Tuesday, March 13, 2012

Actin Crazy

So I work in a lab that studies actin so why not print out the actin structure so I can learn more about it?

Here is a nice overview of actin and what it does. Briefly, actin is polymerized into filaments for lots of different purposes inside the cell.
Here are two structures that show actin bound to Dnase I (ATN1 on pdb; left) and actin bound in a filament (2Y83 on pdb; right). Notice how the pointed-end (that's the bottom in the picture) is more compressed in the one on the right, that is supposed to fit in a filament. Whereas the one on the left has the pointed end sort of splayed out, because there's supposed to be a DNase I bound to the DNase I loop (biologists are creative aren't they). Haven't had a chance to print out more of the right structure so I can make a filament, but I will do that as soon as possible.

Also I need to work out a concrete set of scale. I sort of eyeballed these and it shows, the one on the right is noticeably larger.

Woo! First protein structure print. You can see I was messing with options so the rightmost one came out stringy and hole-y.

Check it out! Half an actin filament! I need a better way to hold the monomers together.. double sided tape doesn't look great. Eventually I'll put pegs in them but it would also be great to be able to tack them on wherever, just for play purposes.

Monday, March 12, 2012

Mission Statement

As a biochemist I love looking at protein structures. But what I love even more than looking at something is having it, physically, in my hands to play with. Sadly you can't put together a physical protein out of a bunch of elementary plastic parts like those chemical model kits (darn chemists get to have all the fun), and if you tried to make a protein out of chemical model parts you would be broke pretty quick (and you'd need to move into a hangar).

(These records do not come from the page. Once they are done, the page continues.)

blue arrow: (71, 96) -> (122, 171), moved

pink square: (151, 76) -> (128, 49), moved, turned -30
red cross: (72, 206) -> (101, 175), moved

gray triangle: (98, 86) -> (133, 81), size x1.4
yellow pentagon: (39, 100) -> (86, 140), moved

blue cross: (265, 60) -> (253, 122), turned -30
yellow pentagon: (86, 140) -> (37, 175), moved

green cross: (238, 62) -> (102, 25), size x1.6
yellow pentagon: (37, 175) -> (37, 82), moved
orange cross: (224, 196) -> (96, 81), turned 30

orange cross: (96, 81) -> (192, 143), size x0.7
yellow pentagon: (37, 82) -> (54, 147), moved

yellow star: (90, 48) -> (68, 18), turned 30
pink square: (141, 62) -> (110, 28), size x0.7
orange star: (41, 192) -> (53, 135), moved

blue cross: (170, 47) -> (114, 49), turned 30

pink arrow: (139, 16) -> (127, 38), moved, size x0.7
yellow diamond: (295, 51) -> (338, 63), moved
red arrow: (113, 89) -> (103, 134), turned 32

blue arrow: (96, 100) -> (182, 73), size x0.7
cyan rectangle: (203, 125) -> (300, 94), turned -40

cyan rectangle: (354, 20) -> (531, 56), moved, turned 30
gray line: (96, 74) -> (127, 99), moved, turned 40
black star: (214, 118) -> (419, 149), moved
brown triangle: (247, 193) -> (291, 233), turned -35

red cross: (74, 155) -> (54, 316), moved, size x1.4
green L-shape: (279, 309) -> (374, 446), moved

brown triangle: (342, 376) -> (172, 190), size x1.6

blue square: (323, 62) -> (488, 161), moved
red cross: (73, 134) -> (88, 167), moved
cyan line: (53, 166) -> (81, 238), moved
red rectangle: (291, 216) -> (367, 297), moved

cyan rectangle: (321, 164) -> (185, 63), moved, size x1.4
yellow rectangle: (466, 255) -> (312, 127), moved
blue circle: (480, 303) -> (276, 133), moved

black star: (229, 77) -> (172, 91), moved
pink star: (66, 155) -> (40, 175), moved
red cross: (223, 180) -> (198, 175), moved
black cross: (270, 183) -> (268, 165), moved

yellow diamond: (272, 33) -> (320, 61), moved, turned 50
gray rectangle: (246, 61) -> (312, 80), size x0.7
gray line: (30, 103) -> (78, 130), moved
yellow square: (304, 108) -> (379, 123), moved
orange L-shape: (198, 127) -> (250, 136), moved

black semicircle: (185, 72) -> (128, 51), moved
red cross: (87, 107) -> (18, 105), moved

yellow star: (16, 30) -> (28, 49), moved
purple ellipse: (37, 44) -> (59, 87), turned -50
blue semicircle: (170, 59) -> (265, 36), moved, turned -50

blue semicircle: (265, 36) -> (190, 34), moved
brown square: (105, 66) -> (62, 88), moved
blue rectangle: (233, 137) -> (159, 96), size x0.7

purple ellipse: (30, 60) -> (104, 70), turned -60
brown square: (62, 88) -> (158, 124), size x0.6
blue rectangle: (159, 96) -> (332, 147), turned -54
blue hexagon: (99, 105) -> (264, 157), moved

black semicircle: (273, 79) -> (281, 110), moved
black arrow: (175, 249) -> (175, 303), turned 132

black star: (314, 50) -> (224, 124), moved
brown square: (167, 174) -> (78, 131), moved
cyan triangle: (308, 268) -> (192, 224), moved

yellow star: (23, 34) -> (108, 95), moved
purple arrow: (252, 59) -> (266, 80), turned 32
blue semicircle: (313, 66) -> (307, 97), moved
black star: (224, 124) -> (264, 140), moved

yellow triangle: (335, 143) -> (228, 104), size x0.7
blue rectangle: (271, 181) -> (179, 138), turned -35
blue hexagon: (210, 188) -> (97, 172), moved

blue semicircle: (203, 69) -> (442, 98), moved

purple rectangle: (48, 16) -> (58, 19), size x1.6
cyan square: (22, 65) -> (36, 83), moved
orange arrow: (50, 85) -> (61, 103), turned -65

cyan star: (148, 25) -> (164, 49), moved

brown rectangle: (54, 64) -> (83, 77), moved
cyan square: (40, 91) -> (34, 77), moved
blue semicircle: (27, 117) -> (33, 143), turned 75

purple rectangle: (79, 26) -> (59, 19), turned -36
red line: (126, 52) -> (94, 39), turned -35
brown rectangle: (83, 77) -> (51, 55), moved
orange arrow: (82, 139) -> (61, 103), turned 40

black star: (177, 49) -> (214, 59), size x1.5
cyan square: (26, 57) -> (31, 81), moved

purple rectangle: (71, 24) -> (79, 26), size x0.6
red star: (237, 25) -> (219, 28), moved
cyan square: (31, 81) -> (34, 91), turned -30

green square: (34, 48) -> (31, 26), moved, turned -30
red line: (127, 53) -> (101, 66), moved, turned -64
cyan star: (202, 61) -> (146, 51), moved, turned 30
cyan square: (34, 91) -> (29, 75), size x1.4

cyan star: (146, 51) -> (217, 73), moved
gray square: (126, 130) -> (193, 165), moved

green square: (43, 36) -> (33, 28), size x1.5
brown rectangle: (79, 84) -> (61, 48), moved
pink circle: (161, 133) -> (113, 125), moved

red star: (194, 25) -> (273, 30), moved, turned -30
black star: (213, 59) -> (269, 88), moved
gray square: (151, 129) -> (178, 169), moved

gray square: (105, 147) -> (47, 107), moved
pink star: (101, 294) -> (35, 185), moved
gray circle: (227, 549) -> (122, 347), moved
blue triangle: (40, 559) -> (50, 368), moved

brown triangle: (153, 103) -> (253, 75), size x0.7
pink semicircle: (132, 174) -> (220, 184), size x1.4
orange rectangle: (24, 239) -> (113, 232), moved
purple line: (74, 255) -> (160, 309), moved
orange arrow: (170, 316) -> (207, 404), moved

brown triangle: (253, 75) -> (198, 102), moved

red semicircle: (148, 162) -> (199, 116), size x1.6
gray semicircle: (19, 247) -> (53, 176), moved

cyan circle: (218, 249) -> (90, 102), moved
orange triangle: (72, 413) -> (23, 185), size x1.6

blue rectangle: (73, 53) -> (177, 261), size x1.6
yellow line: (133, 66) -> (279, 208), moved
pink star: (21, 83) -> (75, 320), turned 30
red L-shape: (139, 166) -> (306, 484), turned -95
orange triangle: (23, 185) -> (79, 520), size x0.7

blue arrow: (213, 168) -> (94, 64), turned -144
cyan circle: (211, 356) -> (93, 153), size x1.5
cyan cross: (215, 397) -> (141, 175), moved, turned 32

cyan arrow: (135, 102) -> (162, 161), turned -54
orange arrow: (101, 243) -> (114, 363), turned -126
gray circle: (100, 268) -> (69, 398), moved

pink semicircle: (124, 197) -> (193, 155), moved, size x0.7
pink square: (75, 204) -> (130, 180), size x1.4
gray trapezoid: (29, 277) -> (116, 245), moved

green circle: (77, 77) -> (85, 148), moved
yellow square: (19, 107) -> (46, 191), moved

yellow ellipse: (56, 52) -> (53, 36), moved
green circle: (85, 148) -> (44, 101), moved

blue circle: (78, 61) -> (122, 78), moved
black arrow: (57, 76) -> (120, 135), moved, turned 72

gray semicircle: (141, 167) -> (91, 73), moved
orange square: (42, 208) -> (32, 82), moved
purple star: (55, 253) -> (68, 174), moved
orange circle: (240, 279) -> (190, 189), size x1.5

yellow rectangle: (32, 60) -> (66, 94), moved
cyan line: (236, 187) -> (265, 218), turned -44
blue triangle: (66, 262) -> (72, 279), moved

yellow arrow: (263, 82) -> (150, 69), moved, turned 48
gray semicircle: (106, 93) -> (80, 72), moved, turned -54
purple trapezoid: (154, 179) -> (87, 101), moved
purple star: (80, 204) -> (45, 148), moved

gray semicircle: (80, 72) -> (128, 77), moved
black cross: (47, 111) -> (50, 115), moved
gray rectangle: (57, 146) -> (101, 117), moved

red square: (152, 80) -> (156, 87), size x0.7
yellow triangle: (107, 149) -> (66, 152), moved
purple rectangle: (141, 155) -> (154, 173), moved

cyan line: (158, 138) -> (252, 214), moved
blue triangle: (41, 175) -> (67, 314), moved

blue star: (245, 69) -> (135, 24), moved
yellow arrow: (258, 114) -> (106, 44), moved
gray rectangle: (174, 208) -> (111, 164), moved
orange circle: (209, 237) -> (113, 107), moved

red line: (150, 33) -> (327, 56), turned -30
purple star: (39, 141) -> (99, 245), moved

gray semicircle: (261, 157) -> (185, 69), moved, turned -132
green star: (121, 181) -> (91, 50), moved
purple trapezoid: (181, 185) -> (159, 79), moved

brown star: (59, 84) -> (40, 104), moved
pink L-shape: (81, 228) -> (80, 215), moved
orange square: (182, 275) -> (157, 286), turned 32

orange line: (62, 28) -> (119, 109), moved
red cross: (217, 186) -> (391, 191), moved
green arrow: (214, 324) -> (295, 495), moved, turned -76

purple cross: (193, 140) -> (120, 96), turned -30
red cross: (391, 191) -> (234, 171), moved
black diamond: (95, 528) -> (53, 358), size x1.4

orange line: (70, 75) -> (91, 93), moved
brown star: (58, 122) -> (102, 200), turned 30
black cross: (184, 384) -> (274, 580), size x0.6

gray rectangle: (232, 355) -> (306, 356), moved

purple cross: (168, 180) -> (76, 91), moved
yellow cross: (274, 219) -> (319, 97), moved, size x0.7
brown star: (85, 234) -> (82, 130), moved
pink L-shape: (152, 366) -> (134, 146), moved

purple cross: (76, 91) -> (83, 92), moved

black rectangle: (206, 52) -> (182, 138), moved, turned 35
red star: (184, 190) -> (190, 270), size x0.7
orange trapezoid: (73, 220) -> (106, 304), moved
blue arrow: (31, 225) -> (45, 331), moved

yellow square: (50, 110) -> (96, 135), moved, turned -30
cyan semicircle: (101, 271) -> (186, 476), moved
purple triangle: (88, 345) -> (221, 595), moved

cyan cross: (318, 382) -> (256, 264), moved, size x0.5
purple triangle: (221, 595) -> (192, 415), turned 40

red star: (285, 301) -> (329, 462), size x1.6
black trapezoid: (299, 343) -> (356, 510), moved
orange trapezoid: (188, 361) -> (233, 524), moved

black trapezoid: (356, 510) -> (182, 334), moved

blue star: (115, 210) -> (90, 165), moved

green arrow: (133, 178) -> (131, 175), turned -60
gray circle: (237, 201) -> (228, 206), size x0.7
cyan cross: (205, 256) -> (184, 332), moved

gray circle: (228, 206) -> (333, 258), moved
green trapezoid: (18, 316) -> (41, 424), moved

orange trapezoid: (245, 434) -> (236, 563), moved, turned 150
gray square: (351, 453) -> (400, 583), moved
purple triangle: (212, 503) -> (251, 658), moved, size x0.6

So the next best thing is 3d printing. There are websites that will 3d print protein models for you, and other websites that will print any old thing for you, but they tend to be ridiculously expensive and if I was going to do this for real (with the intent of learning something about proteins from the process) I would want to 3d print lots of different things, for example proteins in different conformations, maybe at different scales with different ligands, etc. I want to be able to play with the concept, not feel constrained by the price tag every time (and thus afraid to make a mistake).

So, simply, what I've done is built my own 3d printer for the purpose of printing these models.
This is Heffy. He can move his axes up to 4 mm/s, and has a nozzle size of 0.8 mm. Print quality is steadily increasing, but as of now I can achieve 0.4 mm layers with a minimum feature size of 1 mm. The cartesian robot part is based off this, with these electronics and a stepper-driven extruder similar to this.

So I'll post pictures of what I've made along with a short description and a link to the stl I used to make them.